Chappelle told the crowd he knew why they liked his sketch-comedy show: "Because it's good. You know why my show is good? Because the network officials say you're not smart enough to get what I'm doing, and every day I fight for you. I tell them how smart you are. Turns out, I was wrong.
"You people are stupid."
Much of Chappelle's act - with its jokes about genitals,and sex talk, tales of strip-club escapades and frequent use of the n-word - is unprintable in a family newspaper. But that's not the best part, anyway. Chappelle is most effective when he ventures into social commentary - race, poverty, the cult of personality.
One of his better rants had to do with children and at what age they might be responsible for their own lives. Elizabeth Smart, the 15-year-old Utah girl who was kidnapped from her home, figured prominently in the commentary. He contrasted her case - she was discovered about nine months after her abduction only a few miles from her home - with that of 7-year-old Erica Pratt, who gnawed through her duct tape bindings to free herself from kidnappers in Philadelphia and was responsible for the arrest of the two men who had taken her. Pratt is African American, and her story received much less attention than did Smart's.
Then Chappelle placed Smart's case in opposition to that of Lionel Tate of Florida, who was convicted of murder in the death of a 6-year-old neighbor. Smart, at 15, was considered a child. But at 14, two years after the crime, Tate was sentenced as an adult to life in prison without parole. (A previously rejected plea bargain was later accepted, and he is now free.)
"When is a 15-year-old a kid and a 12-year-old an adult?" he asked, indicating it might be because one was white and one was not.
Chappelle said race relations are at such a low point in America that, "You can't say anything real when it comes to race. That's why Bill Cosby's in such trouble for saying black folks have got to take responsibility for their own lives.
"I spoke at my high school last week," he said, "and I told them, 'You've got to focus. Stop blaming white people for your problems.' "
He then added, sarcastically, " 'Learn to play basketball, tell jokes or sell crack. That's the only way I've seen people get out.' "
Chappelle's harshest words were addressed to those audience members who worship entertainers and athletes.
"Stop listening to celebrities," he said. "They do what they do for money - that's all. I don't even know why you're listening to me. I've done commercials for both Coke and Pepsi. Truth is, I can't even taste the difference, but Pepsi paid me last, so there it is."
Celebrity worship harms the object of affection as well, Chappelle said. "One day people love you more than they've ever loved anything in the world.
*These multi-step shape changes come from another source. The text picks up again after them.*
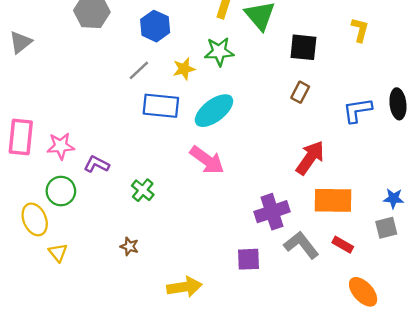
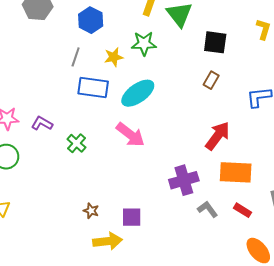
gray line: (139, 70) -> (76, 57), turned -30
purple L-shape: (97, 164) -> (42, 123), moved
green cross: (143, 190) -> (76, 143), moved
gray L-shape: (301, 245) -> (208, 209), size x0.7
brown star: (129, 246) -> (91, 211), moved
purple square: (248, 259) -> (132, 217), moved

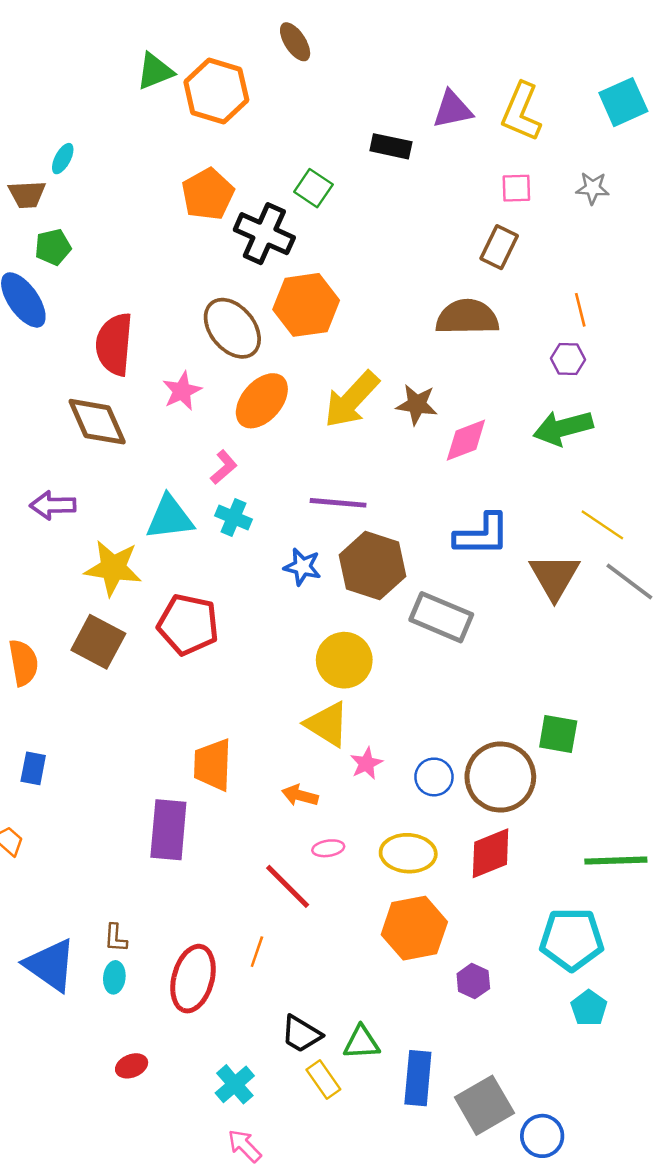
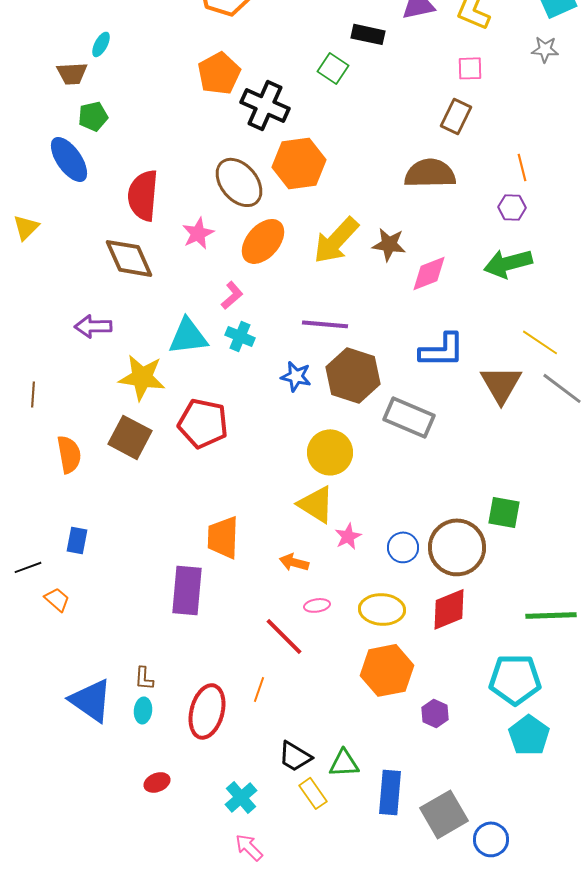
green square: (313, 188) -> (333, 68), moved
gray star: (593, 188) -> (545, 49), moved
cyan pentagon: (589, 1008) -> (529, 735), size x1.4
And the next, you're in front of a courthouse dancing on top of a car."
In case the audience didn't get the reference to Michael Jackson, he said, "You know why Michael Jackson's had so many surgeries? He wanted you to like him more."
Chappelle, obviously, will not pander to his fans. "You guys are the worst listeners in the country," he told the Sacramento audience. "It's like 'The Silence of the Lambs.' Without the silence."